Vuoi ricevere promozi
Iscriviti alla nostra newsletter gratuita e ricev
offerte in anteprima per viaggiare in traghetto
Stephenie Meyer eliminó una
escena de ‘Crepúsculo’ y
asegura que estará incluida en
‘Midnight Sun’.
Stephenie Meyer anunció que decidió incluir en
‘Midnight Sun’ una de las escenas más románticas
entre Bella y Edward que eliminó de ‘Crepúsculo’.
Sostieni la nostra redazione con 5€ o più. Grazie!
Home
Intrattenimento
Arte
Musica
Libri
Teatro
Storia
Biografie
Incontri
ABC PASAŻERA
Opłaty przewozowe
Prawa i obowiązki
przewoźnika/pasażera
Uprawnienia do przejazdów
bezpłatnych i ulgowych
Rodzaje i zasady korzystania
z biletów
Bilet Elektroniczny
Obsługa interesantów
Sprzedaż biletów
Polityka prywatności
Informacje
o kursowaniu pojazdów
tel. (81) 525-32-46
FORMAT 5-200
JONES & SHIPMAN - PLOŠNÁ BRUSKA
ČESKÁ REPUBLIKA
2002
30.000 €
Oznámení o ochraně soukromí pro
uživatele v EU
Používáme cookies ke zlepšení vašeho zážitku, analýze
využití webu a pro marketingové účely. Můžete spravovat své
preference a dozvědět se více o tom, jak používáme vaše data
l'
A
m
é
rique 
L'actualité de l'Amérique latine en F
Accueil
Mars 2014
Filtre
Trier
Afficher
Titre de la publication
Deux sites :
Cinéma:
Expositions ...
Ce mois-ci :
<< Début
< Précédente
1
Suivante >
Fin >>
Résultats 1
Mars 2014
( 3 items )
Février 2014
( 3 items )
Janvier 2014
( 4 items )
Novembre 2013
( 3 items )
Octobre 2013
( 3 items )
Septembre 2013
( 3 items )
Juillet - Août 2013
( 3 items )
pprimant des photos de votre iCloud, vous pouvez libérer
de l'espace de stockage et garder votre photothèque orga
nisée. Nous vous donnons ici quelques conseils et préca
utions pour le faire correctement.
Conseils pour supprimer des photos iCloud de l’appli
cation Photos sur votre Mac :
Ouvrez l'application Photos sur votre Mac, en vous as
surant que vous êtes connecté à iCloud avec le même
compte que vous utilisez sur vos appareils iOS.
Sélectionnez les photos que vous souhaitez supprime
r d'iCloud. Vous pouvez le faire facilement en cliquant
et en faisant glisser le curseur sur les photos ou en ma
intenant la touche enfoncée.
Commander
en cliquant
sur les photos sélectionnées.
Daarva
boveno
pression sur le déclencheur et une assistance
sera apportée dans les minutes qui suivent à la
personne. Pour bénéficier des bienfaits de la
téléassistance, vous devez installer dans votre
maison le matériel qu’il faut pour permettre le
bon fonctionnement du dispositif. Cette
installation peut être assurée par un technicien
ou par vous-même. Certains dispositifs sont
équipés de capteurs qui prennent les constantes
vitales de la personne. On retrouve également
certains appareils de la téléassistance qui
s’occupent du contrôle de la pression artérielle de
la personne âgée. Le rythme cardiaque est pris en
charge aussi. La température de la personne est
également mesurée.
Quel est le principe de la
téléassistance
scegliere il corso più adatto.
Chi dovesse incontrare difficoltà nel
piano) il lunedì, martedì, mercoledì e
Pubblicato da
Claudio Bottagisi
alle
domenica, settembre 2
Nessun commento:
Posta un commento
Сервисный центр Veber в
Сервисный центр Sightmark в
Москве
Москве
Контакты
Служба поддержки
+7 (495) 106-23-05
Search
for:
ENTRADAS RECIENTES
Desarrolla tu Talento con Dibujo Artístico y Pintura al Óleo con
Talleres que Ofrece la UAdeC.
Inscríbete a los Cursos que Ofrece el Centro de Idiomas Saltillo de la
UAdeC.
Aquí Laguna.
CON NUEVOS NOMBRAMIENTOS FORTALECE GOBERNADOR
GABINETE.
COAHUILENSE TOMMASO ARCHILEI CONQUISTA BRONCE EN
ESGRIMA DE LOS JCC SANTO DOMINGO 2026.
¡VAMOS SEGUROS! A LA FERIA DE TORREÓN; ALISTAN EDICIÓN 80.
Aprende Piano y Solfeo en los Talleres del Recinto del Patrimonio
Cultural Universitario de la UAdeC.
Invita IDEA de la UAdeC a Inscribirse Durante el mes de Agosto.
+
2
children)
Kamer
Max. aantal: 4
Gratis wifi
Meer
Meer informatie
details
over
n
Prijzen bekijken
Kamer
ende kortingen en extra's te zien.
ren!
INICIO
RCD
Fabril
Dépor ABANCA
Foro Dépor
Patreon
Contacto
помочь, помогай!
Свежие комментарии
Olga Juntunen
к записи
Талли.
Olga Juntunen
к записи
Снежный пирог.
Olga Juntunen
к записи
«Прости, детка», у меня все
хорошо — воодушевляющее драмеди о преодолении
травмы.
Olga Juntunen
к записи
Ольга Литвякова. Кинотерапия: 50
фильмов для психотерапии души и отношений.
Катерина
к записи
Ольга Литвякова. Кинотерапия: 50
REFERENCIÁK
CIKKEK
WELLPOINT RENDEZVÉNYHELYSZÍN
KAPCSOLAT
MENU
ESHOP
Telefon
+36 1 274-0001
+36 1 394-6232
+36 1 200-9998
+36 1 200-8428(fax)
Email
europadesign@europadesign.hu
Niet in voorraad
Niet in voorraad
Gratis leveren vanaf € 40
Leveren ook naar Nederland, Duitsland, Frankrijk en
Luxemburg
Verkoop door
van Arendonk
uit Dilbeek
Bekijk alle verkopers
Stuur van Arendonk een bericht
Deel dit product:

» What the exercise asks: Copy the records above. Leave out nothing.

» Written response:
Vuoi ricevere promozi
Iscriviti alla nostra newsletter gratuita e ricev
offerte in anteprima per viaggiare in traghetto
Stephenie Meyer eliminó una
escena de ‘Crepúsculo’ y
asegura que estará incluida en
‘Midnight Sun’.
Stephenie Meyer anunció que decidió incluir en
‘Midnight Sun’ una de las escenas más románticas
entre Bella y Edward que eliminó de ‘Crepúsculo’.
Sostieni la nostra redazione con 5€ o più. Grazie!
Home
Intrattenimento
Arte
Musica
Libri
Teatro
Storia
Biografie
Incontri
ABC PASAŻERA
Opłaty przewozowe
Prawa i obowiązki
przewoźnika/pasażera
Uprawnienia do przejazdów
bezpłatnych i ulgowych
Rodzaje i zasady korzystania
z biletów
Bilet Elektroniczny
Obsługa interesantów
Sprzedaż biletów
Polityka prywatności
Informacje
o kursowaniu pojazdów
tel. (81) 525-32-46
FORMAT 5-200
JONES & SHIPMAN - PLOŠNÁ BRUSKA
ČESKÁ REPUBLIKA
2002
30.000 €
Oznámení o ochraně soukromí pro
uživatele v EU
Používáme cookies ke zlepšení vašeho zážitku, analýze
využití webu a pro marketingové účely. Můžete spravovat své
preference a dozvědět se více o tom, jak používáme vaše data
l'
A
m
é
rique 
L'actualité de l'Amérique latine en F
Accueil
Mars 2014
Filtre
Trier
Afficher
Titre de la publication
Deux sites :
Cinéma:
Expositions ...
Ce mois-ci :
<< Début
< Précédente
1
Suivante >
Fin >>
Résultats 1
Mars 2014
( 3 items )
Février 2014
( 3 items )
Janvier 2014
( 4 items )
Novembre 2013
( 3 items )
Octobre 2013
( 3 items )
Septembre 2013
( 3 items )
Juillet - Août 2013
( 3 items )
pprimant des photos de votre iCloud, vous pouvez libérer
de l'espace de stockage et garder votre photothèque orga
nisée. Nous vous donnons ici quelques conseils et préca
utions pour le faire correctement.
Conseils pour supprimer des photos iCloud de l’appli
cation Photos sur votre Mac :
Ouvrez l'application Photos sur votre Mac, en vous as
surant que vous êtes connecté à iCloud avec le même
compte que vous utilisez sur vos appareils iOS.
Sélectionnez les photos que vous souhaitez supprime
r d'iCloud. Vous pouvez le faire facilement en cliquant
et en faisant glisser le curseur sur les photos ou en ma
intenant la touche enfoncée.
Commander
en cliquant
sur les photos sélectionnées.
Daarva
boveno
pression sur le déclencheur et une assistance
sera apportée dans les minutes qui suivent à la
personne. Pour bénéficier des bienfaits de la
téléassistance, vous devez installer dans votre
maison le matériel qu’il faut pour permettre le
bon fonctionnement du dispositif. Cette
installation peut être assurée par un technicien
ou par vous-même. Certains dispositifs sont
équipés de capteurs qui prennent les constantes
vitales de la personne. On retrouve également
certains appareils de la téléassistance qui
s’occupent du contrôle de la pression artérielle de
la personne âgée. Le rythme cardiaque est pris en
charge aussi. La température de la personne est
également mesurée.
Quel est le principe de la
téléassistance
scegliere il corso più adatto.
Chi dovesse incontrare difficoltà nel
piano) il lunedì, martedì, mercoledì e
Pubblicato da
Claudio Bottagisi
alle
domenica, settembre 2
Nessun commento:
Posta un commento
Сервисный центр Veber в
Сервисный центр Sightmark в
Москве
Москве
Контакты
Служба поддержки
+7 (495) 106-23-05
Search
for:
ENTRADAS RECIENTES
Desarrolla tu Talento con Dibujo Artístico y Pintura al Óleo con
Talleres que Ofrece la UAdeC.
Inscríbete a los Cursos que Ofrece el Centro de Idiomas Saltillo de la
UAdeC.
Aquí Laguna.
CON NUEVOS NOMBRAMIENTOS FORTALECE GOBERNADOR
GABINETE.
COAHUILENSE TOMMASO ARCHILEI CONQUISTA BRONCE EN
ESGRIMA DE LOS JCC SANTO DOMINGO 2026.
¡VAMOS SEGUROS! A LA FERIA DE TORREÓN; ALISTAN EDICIÓN 80.
Aprende Piano y Solfeo en los Talleres del Recinto del Patrimonio
Cultural Universitario de la UAdeC.
Invita IDEA de la UAdeC a Inscribirse Durante el mes de Agosto.
+
2
children)
Kamer
Max. aantal: 4
Gratis wifi
Meer
Meer informatie
details
over
n
Prijzen bekijken
Kamer
ende kortingen en extra's te zien.
ren!
INICIO
RCD
Fabril
Dépor ABANCA
Foro Dépor
Patreon
Contacto
помочь, помогай!
Свежие комментарии
Olga Juntunen
к записи
Талли.
Olga Juntunen
к записи
Снежный пирог.
Olga Juntunen
к записи
«Прости, детка», у меня все
хорошо — воодушевляющее драмеди о преодолении
травмы.
Olga Juntunen
к записи
Ольга Литвякова. Кинотерапия: 50
фильмов для психотерапии души и отношений.
Катерина
к записи
Ольга Литвякова. Кинотерапия: 50
REFERENCIÁK
CIKKEK
WELLPOINT RENDEZVÉNYHELYSZÍN
KAPCSOLAT
MENU
ESHOP
Telefon
+36 1 274-0001
+36 1 394-6232
+36 1 200-9998
+36 1 200-8428(fax)
Email
europadesign@europadesign.hu
Niet in voorraad
Niet in voorraad
Gratis leveren vanaf € 40
Leveren ook naar Nederland, Duitsland, Frankrijk en
Luxemburg
Verkoop door
van Arendonk
uit Dilbeek
Bekijk alle verkopers
Stuur van Arendonk een bericht
Deel dit product:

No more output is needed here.